KMID : 1151620220070020065
|
|
Journal of Retina 2022 Volume.7 No. 2 p.65 ~ p.74
|
|
Anti-VEGF Monotherapy versus Combined Anti-VEGF and Endpoint Management Laser for Diabetic Macular Edema (END-DME Study)
|
|
Nozaki Miho
Wong Ian Y. Kawasaki Ryo Lee Joo-Eun Takamura Yoshihiro Lee Ji-Eun Yoshida Shigeo Shin Jae-Pil Kida Teruyo Chang Woo-Hyok Tsuiki Eiko Noma Hidetaka Suzuma Kiyoshi
|
|
Abstract
|
|
|
Purpose: To compare the efficacy of a combination of anti-vascular endothelial growth factor (VEGF) and endpoint management (EpM) grid laser versus monotherapy with anti-VEGF in the management of diabetic macular edema (DME).

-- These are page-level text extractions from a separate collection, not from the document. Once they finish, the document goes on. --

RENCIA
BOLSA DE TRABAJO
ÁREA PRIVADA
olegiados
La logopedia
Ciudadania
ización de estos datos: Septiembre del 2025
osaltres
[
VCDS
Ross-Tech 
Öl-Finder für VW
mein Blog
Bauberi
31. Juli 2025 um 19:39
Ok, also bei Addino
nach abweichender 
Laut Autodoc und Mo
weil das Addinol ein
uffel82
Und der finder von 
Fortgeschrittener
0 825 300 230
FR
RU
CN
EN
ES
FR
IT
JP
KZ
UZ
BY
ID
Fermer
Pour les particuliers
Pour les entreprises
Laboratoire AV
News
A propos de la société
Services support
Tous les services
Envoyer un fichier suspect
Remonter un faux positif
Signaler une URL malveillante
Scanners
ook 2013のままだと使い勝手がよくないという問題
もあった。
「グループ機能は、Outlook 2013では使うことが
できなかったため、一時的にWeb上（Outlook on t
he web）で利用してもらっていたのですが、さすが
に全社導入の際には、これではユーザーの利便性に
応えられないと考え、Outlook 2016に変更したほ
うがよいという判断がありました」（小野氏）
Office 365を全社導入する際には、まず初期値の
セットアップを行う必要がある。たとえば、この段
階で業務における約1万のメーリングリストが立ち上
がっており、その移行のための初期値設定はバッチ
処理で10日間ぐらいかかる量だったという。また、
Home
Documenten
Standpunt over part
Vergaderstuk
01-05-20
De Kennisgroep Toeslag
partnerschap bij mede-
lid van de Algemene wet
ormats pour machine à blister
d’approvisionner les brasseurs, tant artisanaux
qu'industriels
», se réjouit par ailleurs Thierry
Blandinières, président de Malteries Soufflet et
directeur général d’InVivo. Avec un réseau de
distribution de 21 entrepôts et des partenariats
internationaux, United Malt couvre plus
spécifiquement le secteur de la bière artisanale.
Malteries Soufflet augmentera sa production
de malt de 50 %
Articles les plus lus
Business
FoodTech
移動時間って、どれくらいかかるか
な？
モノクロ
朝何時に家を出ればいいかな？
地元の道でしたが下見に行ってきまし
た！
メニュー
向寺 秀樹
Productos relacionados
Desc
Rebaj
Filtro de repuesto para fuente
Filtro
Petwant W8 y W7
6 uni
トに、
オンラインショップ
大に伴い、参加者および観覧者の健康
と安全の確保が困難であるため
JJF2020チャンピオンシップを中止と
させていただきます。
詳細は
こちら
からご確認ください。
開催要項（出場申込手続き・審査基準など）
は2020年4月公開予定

Methods: This was a prospective, multicenter, open-label, nonrandomized interventional study (NCT02462304). Anti-VEGF therapy consisted of one initial injection administered pro re nata in both groups. EpM laser was performed within 1 month after the first anti-VEGF injection. The main outcome evaluated was the number of anti-VEGF injections performed in 6 months. Best-corrected visual acuity (BCVA) and central foveal thickness (CFT) were also evaluated monthly. The anti-VEGF agent used in Japan and Hong Kong was ranibizumab, while bevacizumab was used in Korea.

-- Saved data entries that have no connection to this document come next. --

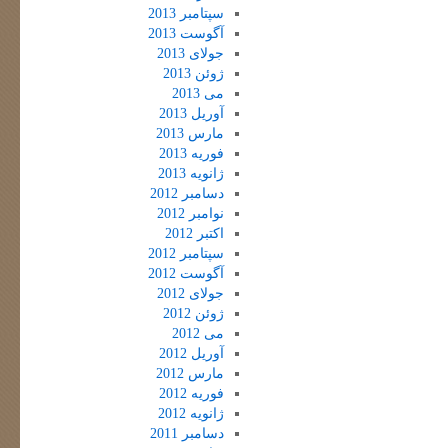
سپتامبر 2013
آگوست 2013
جولای 2013
ژوئن 2013
می 2013
آوریل 2013
مارس 2013
فوریه 2013
ژانویه 2013
دسامبر 2012
نوامبر 2012
اکتبر 2012
سپتامبر 2012
آگوست 2012
جولای 2012
ژوئن 2012
می 2012
آوریل 2012
مارس 2012
فوریه 2012
ژانویه 2012
دسامبر 2011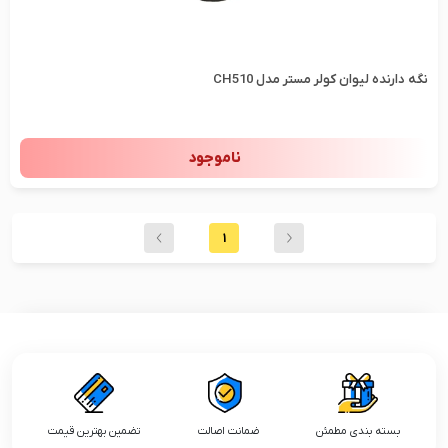
نگه دارنده لیوان کولر مستر مدل CH510
ناموجود
1
بسته بندی مطمئن
ضمانت اصالت
تضمین بهترین قیمت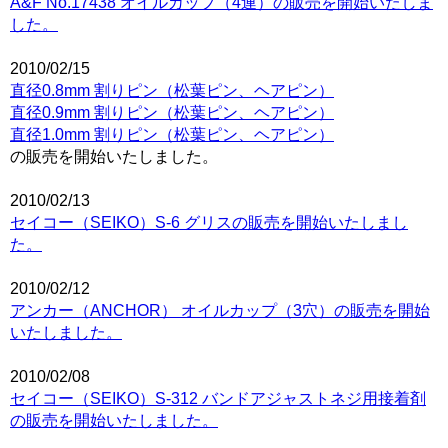
A&F No.17438 オイルカップ（4連）の販売を開始いたしま
した。
2010/02/15
直径0.8mm 割りピン（松葉ピン、ヘアピン）
直径0.9mm 割りピン（松葉ピン、ヘアピン）
直径1.0mm 割りピン（松葉ピン、ヘアピン）
の販売を開始いたしました。
2010/02/13
セイコー（SEIKO）S-6 グリスの販売を開始いたしまし
た。
2010/02/12
アンカー（ANCHOR） オイルカップ（3穴）の販売を開始
いたしました。
2010/02/08
セイコー（SEIKO）S-312 バンドアジャストネジ用接着剤
の販売を開始いたしました。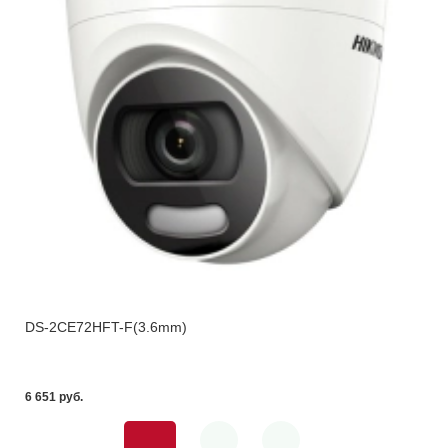
DS-2CE72HFT-F(3.6mm)
6 651 pуб.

Results: This study enrolled a total of 42 subjects, with 19 (45.2%) allocated to the monotherapy arm and 23 (54.8%) allocated to the combination arm (EpM group). Overall, there was no significant difference in the number of injections between patients in the two groups (+0.12, p = 0.81). Mixed regression analysis with all the covariates plus an interaction term for the ranibizumab/bevacizumab and the monotherapy/combination arm showed that the EpM group needed 0.94 less injections (95% confidence interval [CI], -1.73 to -0.15; p = 0.02). The logarithm of the minimum angle of resolution BCVA at 24 weeks was significantly improved in the monotherapy arm (p = 0.03), but not in the EpM group (p = 0.09). CFT at 24 weeks was significantly improved in both groups (p < 0.01).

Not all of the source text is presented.